軽量なろうリーダー

作品タイトル不明

い・や・だ!!

「終わったぁぁ!!」

城を出て馬車に乗った瞬間私は両手を上に突き上げて喜びのあまりそう口にした。

アインハルト兄さんがそんな私を見て微笑みながら口を開く。

「よく頑張ったねリア、リリア様も喜んでおられたしお茶会は大成功だよ」

アインハルト兄さんの言葉にシアが頷きながら口を開く。

「まあ心配はしていなかったけど無事に終わってよかったわ、家に着いたらドレスを脱いでゆっくりしなさい、慣れてない事をしてたから疲れたでしょう?」

「うん、もうお茶会は懲り懲りだよ」

平民の私が貴族のお茶会・・・しかもこの国のトップとのお茶会に参加するとは思わなかったから本当に気疲れが半端ないです!!

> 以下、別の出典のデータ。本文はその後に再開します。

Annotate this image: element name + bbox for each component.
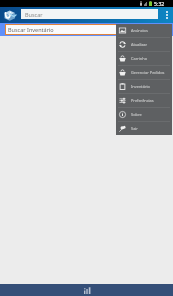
staticText: Sobre [131,112,142,117]
button[interactable]: Sobre [116,108,172,121]
staticText: Buscar [25,11,43,18]
button[interactable]: Buscar Inventário [5,24,165,35]
button[interactable]: Recents [82,285,92,295]
staticText: Anúncios [131,28,148,33]
button[interactable]: Sair [116,122,172,135]
staticText: Gerenciar Pedidos [131,70,165,75]
button[interactable]: Atualizar [116,38,172,51]
button[interactable]: Preferências [116,94,172,107]
staticText: Sair [131,126,138,131]
staticText: Inventário [131,84,150,89]
button[interactable]: Inventário [116,80,172,93]
staticText: Preferências [131,98,154,103]
button[interactable]: App logo [4,10,16,21]
button[interactable]: Gerenciar Pedidos [116,66,172,79]
button[interactable]: More options [160,7,173,23]
button[interactable]: Buscar [21,9,158,19]
staticText: Buscar Inventário [8,26,54,33]
staticText: 5:32 [154,0,165,7]
button[interactable]: Anúncios [116,24,172,37]
staticText: Atualizar [131,42,148,47]
staticText: Carrinho [131,56,148,61]
button[interactable]: Carrinho [116,52,172,65]
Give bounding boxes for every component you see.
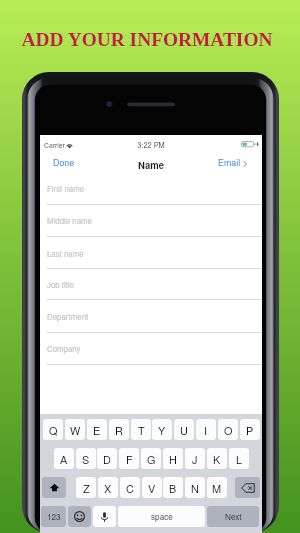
button[interactable]: Dictation bbox=[93, 506, 116, 527]
staticText: F bbox=[126, 451, 133, 467]
button[interactable]: M bbox=[207, 477, 227, 498]
button[interactable]: W bbox=[65, 419, 85, 440]
staticText: space bbox=[151, 511, 173, 523]
staticText: Name bbox=[40, 158, 262, 172]
button[interactable]: A bbox=[54, 448, 74, 469]
staticText: G bbox=[147, 451, 156, 467]
button[interactable]: O bbox=[218, 419, 238, 440]
button[interactable]: L bbox=[229, 448, 249, 469]
button[interactable]: Q bbox=[43, 419, 63, 440]
staticText: X bbox=[104, 480, 112, 496]
staticText: Middle name bbox=[47, 215, 92, 226]
button[interactable]: V bbox=[142, 477, 162, 498]
staticText: H bbox=[169, 451, 177, 467]
button[interactable]: G bbox=[141, 448, 161, 469]
staticText: Job title bbox=[47, 279, 75, 290]
staticText: V bbox=[148, 480, 156, 496]
button[interactable]: Next bbox=[207, 506, 259, 527]
button[interactable]: X bbox=[98, 477, 118, 498]
staticText: Company bbox=[47, 343, 81, 354]
staticText: Last name bbox=[47, 248, 84, 259]
staticText: C bbox=[126, 480, 134, 496]
button[interactable]: Emoji keyboard bbox=[68, 506, 91, 527]
staticText: ADD YOUR INFORMATION bbox=[0, 29, 297, 50]
button[interactable]: First name bbox=[40, 172, 262, 204]
staticText: I bbox=[204, 422, 208, 438]
button[interactable]: U bbox=[174, 419, 194, 440]
staticText: T bbox=[138, 422, 145, 438]
staticText: Y bbox=[158, 422, 166, 438]
button[interactable]: E bbox=[87, 419, 107, 440]
staticText: 123 bbox=[47, 511, 61, 523]
staticText: Q bbox=[49, 422, 58, 438]
button[interactable]: Job title bbox=[40, 268, 262, 300]
staticText: D bbox=[103, 451, 111, 467]
staticText: J bbox=[192, 451, 198, 467]
button[interactable]: Middle name bbox=[40, 204, 262, 236]
button[interactable]: 123 bbox=[41, 506, 66, 527]
button[interactable]: H bbox=[163, 448, 183, 469]
button[interactable]: C bbox=[120, 477, 140, 498]
button[interactable]: Z bbox=[76, 477, 96, 498]
button[interactable]: N bbox=[185, 477, 205, 498]
staticText: Done bbox=[53, 156, 75, 169]
staticText: Next bbox=[225, 511, 242, 523]
staticText: E bbox=[93, 422, 101, 438]
staticText: R bbox=[115, 422, 123, 438]
staticText: S bbox=[82, 451, 90, 467]
button[interactable]: I bbox=[196, 419, 216, 440]
button[interactable]: K bbox=[207, 448, 227, 469]
button[interactable]: Shift bbox=[42, 477, 66, 498]
staticText: M bbox=[212, 480, 222, 496]
button[interactable]: F bbox=[119, 448, 139, 469]
staticText: First name bbox=[47, 183, 85, 194]
staticText: Email > bbox=[218, 156, 248, 169]
button[interactable]: Done bbox=[48, 154, 79, 171]
button[interactable]: Email > bbox=[214, 154, 253, 171]
staticText: 3:22 PM bbox=[40, 140, 262, 151]
button[interactable]: space bbox=[118, 506, 205, 527]
button[interactable]: Backspace bbox=[235, 477, 260, 498]
button[interactable]: Company bbox=[40, 332, 262, 365]
staticText: Department bbox=[47, 311, 89, 322]
staticText: W bbox=[70, 422, 81, 438]
button[interactable]: B bbox=[163, 477, 183, 498]
button[interactable]: P bbox=[240, 419, 260, 440]
staticText: A bbox=[60, 451, 68, 467]
button[interactable]: R bbox=[109, 419, 129, 440]
button[interactable]: J bbox=[185, 448, 205, 469]
staticText: N bbox=[191, 480, 199, 496]
staticText: Z bbox=[83, 480, 90, 496]
staticText: O bbox=[224, 422, 233, 438]
staticText: Carrier bbox=[44, 140, 65, 150]
button[interactable]: T bbox=[131, 419, 151, 440]
staticText: U bbox=[180, 422, 188, 438]
staticText: L bbox=[236, 451, 243, 467]
staticText: B bbox=[169, 480, 177, 496]
button[interactable]: S bbox=[76, 448, 96, 469]
button[interactable]: Last name bbox=[40, 237, 262, 269]
button[interactable]: Y bbox=[152, 419, 172, 440]
button[interactable]: D bbox=[97, 448, 117, 469]
button[interactable]: Department bbox=[40, 300, 262, 332]
staticText: P bbox=[246, 422, 254, 438]
staticText: K bbox=[213, 451, 221, 467]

「リリア様からお土産で貴女の気に入ったお菓子も頂いたからそれを皆でいただきましょう」

あ!そう言えば皇后様がお土産として持たせてくれるって言ってたね!嬉しい!!

「お菓子は楽しみだけどそれよりも先にこのドレスを脱ぎたい」

6年前にセレーナさんから様々なドレスをきせられたけど慣れるもんじゃないよね、っていうか久しぶりにドレスを着た事で肩までこってきた気がするもん!!と思っていると何故か残念そうな顔をしたアインハルト兄さんが口を開く。

「私はリアのドレス姿はとても似合ってると思うよ?」

アインハルト兄さんがそう言うとシアの頷きながら口を開く。

「でしょ?私もそう思うわ、ねえリア?家に帰ってお茶する間その姿でお茶しない?」

何を言いい出すのこの2人は!!そんなの嫌に決まってるじゃん!!

「い・や・だ!!」

心と力を込めてそう言うとシアとアインハルト兄さんがとても残念そうな顔で溜息をつく。

って言うか私が溜息をつきたいんですけど!!

「皆様つきました」

シア達と話をしていたらルナード伯爵家の館に着いたらしく御者さんがそう声を掛けてきてくれた。

「おりましょうリア」

御者さんの言葉を聞きシアがそう言って馬車を下り、その後にアインハルト兄さんがおりて振り返り私に手を差し伸べる。

「足元に気をつけるんだよリア?」

私はアインハルト兄さんの手を取り馬車を下りて深呼吸しその後にシア達と家の中へと入る。

「やっぱりこのクッキー美味しいよね」

いつも着る服に着替えてリビングで寛ぎながら持ち帰ったクッキーを食べてそう言うとシアが微笑みながら口を開く。

「このクッキーはリリア様のお気に入りのクッキーなのよ、私もお茶会に参加するたびにいただくのよ」

確かにこれはおいしからね。

「これ何処に売ってるんだろう?お土産に買っていきたいな」

アグリにいるライラさんやクレアに買っていってあげたいな。

「このクッキーは城に務めて食事を取り仕切っている料理長が作った物らしいわよ?」

なるほど・・つまりはプロの中のプロが作ったクッキーって訳だ、そりゃ美味しいわけだ!!

「それは残念だな、まあ帝都には他にも美味しい物は沢山あるから別の物をお土産にしよう」

私はそう言った後再びクッキーを手に取り口に運ぶ。

シアがそんな私を見て微笑みながら口を開く。

「そう言えば一応ユリアンに連絡は入れておいたわ、向こうからの返信待ちね」

どうやらユリアンに使いの者を出して連絡を入れてくれたらしい。

「まあ皆忙しいだろうから集まる日の調整に時間がかかるかもしれないけど楽しみにしておいてね」

「うん」

まあ少なくとも遺跡調査の始まる1月後までは予定は無いしのんびりと待つよ。